> INSTRUCTIONS TO FOLLOW:
The word to look for is "week". Report every line of the entries below that has it.

> Document structure recognition data:
____________

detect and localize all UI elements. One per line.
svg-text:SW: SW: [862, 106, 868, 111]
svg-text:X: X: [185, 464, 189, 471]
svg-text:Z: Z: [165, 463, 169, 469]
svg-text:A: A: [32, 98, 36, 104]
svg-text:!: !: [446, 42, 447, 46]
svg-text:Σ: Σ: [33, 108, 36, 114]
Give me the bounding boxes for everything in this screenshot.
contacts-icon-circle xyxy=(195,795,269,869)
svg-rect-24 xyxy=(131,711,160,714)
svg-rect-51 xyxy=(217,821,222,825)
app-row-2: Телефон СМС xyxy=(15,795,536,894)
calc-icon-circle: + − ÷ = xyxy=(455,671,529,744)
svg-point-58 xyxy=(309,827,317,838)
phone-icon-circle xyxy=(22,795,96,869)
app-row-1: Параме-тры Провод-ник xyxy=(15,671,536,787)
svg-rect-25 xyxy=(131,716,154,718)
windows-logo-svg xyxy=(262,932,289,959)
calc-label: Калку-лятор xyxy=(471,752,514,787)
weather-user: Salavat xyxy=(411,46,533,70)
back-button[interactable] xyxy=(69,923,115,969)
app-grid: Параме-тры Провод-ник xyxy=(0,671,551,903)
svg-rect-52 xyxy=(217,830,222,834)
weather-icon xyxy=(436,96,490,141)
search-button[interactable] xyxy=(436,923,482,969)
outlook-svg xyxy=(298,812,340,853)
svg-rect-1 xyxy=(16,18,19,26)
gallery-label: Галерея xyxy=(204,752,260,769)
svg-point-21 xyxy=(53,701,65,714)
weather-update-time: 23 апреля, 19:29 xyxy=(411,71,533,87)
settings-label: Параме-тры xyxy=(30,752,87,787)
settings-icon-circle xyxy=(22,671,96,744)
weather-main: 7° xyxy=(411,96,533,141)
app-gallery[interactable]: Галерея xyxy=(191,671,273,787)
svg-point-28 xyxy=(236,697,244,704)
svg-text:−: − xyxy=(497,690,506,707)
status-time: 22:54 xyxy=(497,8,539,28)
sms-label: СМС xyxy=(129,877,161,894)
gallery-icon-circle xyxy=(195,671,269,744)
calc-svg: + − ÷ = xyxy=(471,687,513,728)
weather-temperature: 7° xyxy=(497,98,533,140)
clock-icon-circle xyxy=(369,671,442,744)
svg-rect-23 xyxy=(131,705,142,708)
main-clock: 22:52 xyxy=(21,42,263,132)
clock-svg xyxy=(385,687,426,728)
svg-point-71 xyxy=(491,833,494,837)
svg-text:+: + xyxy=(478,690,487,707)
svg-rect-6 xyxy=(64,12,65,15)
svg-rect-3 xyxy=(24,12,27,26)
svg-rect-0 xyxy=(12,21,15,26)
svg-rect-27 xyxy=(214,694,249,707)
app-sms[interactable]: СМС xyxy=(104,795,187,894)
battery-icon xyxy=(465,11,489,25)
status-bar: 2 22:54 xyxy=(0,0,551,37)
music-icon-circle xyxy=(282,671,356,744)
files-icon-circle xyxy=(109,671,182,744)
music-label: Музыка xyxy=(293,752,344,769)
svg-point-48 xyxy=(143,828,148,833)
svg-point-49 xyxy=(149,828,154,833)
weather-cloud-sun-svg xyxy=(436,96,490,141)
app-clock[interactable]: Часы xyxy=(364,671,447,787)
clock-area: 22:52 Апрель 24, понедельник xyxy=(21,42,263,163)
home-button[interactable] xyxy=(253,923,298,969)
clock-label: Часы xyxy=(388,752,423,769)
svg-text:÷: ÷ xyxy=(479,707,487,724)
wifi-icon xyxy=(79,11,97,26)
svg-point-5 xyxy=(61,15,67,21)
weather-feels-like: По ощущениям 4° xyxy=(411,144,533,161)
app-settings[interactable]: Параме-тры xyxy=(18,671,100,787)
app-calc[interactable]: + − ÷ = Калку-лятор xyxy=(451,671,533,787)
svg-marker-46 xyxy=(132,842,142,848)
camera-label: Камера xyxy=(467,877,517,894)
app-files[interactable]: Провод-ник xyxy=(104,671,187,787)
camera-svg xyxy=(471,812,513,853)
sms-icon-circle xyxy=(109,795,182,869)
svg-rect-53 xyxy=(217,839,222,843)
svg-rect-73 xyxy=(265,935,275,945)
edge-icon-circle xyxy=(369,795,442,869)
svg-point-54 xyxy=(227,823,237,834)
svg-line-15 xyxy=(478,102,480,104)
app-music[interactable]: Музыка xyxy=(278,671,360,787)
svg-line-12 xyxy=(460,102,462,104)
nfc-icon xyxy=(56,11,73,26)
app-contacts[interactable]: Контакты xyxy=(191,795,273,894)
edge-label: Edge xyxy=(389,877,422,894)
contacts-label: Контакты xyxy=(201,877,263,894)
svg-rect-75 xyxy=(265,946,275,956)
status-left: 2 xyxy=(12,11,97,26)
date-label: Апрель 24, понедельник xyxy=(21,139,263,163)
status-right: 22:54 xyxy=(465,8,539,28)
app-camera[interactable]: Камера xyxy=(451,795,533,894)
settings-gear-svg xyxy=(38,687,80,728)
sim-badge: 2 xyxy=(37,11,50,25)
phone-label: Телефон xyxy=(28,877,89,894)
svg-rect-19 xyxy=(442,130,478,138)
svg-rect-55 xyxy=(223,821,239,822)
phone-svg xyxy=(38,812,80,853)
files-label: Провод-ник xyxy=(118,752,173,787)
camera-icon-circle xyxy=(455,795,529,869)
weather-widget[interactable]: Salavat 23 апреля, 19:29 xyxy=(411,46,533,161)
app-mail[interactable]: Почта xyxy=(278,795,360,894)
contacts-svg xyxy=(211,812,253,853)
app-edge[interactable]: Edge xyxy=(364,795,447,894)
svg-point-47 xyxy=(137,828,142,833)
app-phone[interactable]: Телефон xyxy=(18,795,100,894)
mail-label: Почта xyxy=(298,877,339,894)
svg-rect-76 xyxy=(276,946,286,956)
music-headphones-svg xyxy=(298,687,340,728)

____________

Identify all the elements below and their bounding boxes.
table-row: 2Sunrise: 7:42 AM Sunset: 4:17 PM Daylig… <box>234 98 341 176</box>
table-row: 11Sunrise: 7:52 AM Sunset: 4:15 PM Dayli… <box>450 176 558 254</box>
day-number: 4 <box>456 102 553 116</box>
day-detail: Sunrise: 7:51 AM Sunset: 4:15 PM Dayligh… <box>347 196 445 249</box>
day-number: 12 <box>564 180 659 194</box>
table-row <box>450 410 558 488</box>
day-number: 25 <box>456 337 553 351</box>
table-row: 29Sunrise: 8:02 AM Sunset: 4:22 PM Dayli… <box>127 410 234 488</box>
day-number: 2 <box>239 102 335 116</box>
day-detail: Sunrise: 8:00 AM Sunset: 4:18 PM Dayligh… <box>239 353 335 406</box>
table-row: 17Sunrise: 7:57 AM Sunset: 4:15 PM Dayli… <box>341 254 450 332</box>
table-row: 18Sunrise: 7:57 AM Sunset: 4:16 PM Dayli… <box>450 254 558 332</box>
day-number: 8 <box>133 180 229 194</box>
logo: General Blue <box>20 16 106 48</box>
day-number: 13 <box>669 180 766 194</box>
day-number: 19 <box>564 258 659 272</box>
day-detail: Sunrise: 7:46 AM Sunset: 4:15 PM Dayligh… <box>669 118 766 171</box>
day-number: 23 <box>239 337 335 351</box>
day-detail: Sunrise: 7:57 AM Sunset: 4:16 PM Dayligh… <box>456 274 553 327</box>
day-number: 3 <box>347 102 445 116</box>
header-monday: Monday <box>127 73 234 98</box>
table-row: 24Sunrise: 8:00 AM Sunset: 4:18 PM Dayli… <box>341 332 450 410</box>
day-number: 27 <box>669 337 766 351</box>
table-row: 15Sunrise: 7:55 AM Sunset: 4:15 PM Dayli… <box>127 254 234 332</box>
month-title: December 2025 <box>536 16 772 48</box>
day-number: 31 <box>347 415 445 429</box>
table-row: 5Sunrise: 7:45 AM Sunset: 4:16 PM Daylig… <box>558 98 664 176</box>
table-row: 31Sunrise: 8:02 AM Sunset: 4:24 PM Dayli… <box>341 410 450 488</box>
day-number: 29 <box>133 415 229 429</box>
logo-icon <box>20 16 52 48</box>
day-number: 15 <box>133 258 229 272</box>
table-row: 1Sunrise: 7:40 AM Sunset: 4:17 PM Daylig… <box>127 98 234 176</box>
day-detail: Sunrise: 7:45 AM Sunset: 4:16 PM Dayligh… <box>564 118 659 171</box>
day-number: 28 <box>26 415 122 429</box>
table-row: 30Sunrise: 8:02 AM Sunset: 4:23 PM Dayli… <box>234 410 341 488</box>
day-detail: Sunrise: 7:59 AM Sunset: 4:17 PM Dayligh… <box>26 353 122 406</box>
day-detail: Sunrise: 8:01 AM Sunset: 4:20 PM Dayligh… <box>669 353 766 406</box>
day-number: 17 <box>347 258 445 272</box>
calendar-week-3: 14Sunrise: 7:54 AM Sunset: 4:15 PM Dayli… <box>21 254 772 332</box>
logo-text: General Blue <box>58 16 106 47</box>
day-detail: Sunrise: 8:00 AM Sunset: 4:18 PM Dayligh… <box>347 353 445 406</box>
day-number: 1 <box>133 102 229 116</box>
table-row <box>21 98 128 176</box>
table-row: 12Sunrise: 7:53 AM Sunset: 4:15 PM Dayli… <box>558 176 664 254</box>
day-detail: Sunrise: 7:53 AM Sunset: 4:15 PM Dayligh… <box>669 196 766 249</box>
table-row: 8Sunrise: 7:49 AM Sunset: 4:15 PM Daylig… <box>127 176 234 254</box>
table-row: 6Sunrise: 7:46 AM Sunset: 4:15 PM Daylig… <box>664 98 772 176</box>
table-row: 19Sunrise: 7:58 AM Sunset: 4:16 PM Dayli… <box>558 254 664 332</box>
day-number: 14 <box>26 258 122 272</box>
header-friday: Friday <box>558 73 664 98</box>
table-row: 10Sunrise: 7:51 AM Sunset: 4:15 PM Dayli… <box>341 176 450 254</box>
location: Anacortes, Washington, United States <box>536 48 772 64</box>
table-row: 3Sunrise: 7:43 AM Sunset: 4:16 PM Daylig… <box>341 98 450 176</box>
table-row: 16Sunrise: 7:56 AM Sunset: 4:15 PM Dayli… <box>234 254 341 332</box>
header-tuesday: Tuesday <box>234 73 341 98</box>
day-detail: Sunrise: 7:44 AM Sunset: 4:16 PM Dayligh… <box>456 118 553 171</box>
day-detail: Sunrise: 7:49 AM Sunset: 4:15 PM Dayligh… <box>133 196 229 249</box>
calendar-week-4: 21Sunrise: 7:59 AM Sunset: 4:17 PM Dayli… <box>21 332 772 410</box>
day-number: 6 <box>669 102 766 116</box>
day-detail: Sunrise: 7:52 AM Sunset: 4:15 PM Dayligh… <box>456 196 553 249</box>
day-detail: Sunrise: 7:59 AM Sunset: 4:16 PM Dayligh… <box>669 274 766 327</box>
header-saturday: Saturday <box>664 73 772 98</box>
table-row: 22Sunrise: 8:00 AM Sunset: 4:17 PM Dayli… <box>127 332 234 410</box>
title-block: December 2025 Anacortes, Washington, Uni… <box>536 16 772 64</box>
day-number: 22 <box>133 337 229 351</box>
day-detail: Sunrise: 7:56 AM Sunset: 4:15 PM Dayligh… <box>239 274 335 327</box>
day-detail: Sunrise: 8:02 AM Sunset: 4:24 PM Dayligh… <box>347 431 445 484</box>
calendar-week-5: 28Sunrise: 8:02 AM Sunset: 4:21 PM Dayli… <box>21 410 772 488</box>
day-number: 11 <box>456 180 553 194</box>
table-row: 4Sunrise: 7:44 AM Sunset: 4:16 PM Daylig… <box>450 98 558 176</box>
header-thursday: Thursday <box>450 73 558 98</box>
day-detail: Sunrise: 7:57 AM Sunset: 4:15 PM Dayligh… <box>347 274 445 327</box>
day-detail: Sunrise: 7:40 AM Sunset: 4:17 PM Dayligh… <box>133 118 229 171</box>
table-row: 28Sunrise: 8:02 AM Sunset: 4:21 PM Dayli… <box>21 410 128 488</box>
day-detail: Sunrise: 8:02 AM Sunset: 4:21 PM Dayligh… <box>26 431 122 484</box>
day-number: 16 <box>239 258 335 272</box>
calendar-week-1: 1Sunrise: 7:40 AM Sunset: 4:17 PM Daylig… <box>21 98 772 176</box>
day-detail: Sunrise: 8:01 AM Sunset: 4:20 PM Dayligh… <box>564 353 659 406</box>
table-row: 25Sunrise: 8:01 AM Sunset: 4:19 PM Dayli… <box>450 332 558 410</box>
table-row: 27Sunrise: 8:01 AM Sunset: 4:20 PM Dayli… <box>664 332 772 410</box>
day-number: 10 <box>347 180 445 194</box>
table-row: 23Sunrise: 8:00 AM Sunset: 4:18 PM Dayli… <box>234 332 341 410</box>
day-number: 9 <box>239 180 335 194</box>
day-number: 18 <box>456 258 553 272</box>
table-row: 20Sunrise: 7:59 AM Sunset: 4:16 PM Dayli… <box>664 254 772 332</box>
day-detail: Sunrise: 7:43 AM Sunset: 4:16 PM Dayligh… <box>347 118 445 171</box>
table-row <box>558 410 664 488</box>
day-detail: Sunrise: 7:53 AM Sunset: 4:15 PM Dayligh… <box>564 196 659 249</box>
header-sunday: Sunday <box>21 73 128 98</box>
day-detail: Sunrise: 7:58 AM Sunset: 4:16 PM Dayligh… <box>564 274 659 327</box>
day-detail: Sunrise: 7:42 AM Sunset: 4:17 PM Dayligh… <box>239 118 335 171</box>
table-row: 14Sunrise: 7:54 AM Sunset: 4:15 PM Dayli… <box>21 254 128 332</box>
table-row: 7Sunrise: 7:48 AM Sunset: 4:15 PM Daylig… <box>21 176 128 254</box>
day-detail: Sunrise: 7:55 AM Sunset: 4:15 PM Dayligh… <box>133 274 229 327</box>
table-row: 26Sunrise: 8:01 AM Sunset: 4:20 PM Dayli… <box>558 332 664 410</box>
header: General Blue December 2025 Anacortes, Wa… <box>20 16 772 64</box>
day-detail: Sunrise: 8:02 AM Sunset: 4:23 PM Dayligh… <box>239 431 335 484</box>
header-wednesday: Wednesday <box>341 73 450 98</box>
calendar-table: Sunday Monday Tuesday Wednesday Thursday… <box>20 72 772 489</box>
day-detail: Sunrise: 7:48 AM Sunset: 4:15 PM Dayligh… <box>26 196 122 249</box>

____________

> ANSWER AREA:
calendar-week-3: 14Sunrise: 7:54 AM Sunset: 4:15 PM Dayli… <box>21 254 772 332</box>
calendar-week-4: 21Sunrise: 7:59 AM Sunset: 4:17 PM Dayli… <box>21 332 772 410</box>
calendar-week-5: 28Sunrise: 8:02 AM Sunset: 4:21 PM Dayli… <box>21 410 772 488</box>
calendar-week-1: 1Sunrise: 7:40 AM Sunset: 4:17 PM Daylig… <box>21 98 772 176</box>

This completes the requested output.